- **Task item**
In the material below, find every line with "Amiga" and pull it out.

- **Data supplied**
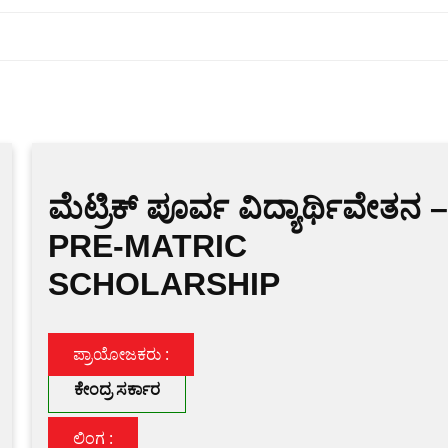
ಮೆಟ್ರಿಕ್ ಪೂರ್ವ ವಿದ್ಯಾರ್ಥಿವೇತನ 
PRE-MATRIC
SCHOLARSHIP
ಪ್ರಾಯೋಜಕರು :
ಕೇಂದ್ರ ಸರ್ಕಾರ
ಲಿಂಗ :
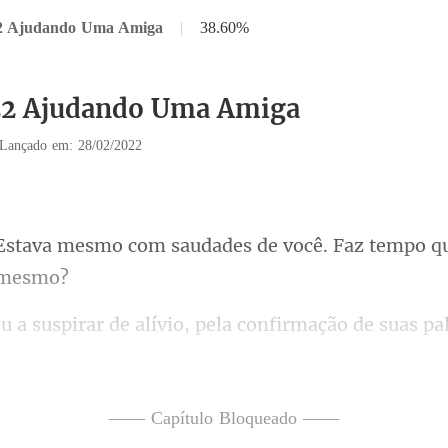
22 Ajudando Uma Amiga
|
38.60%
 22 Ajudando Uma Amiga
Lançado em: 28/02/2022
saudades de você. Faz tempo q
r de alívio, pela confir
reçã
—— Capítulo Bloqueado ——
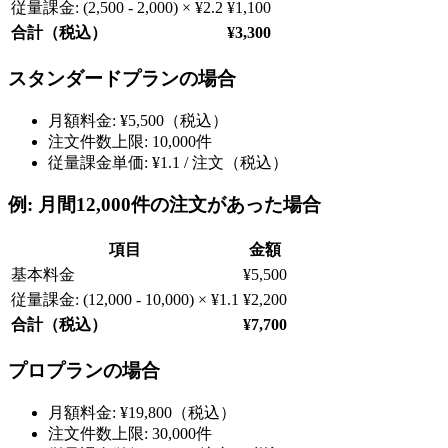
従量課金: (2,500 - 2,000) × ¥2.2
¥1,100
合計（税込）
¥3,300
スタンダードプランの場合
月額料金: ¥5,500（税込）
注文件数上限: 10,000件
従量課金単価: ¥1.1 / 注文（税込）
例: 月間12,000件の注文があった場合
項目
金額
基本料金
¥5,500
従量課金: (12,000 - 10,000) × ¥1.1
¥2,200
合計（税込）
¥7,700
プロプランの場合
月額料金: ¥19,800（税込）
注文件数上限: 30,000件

- **Task answer**
22 Ajudando Uma Amiga
 22 Ajudando Uma Amiga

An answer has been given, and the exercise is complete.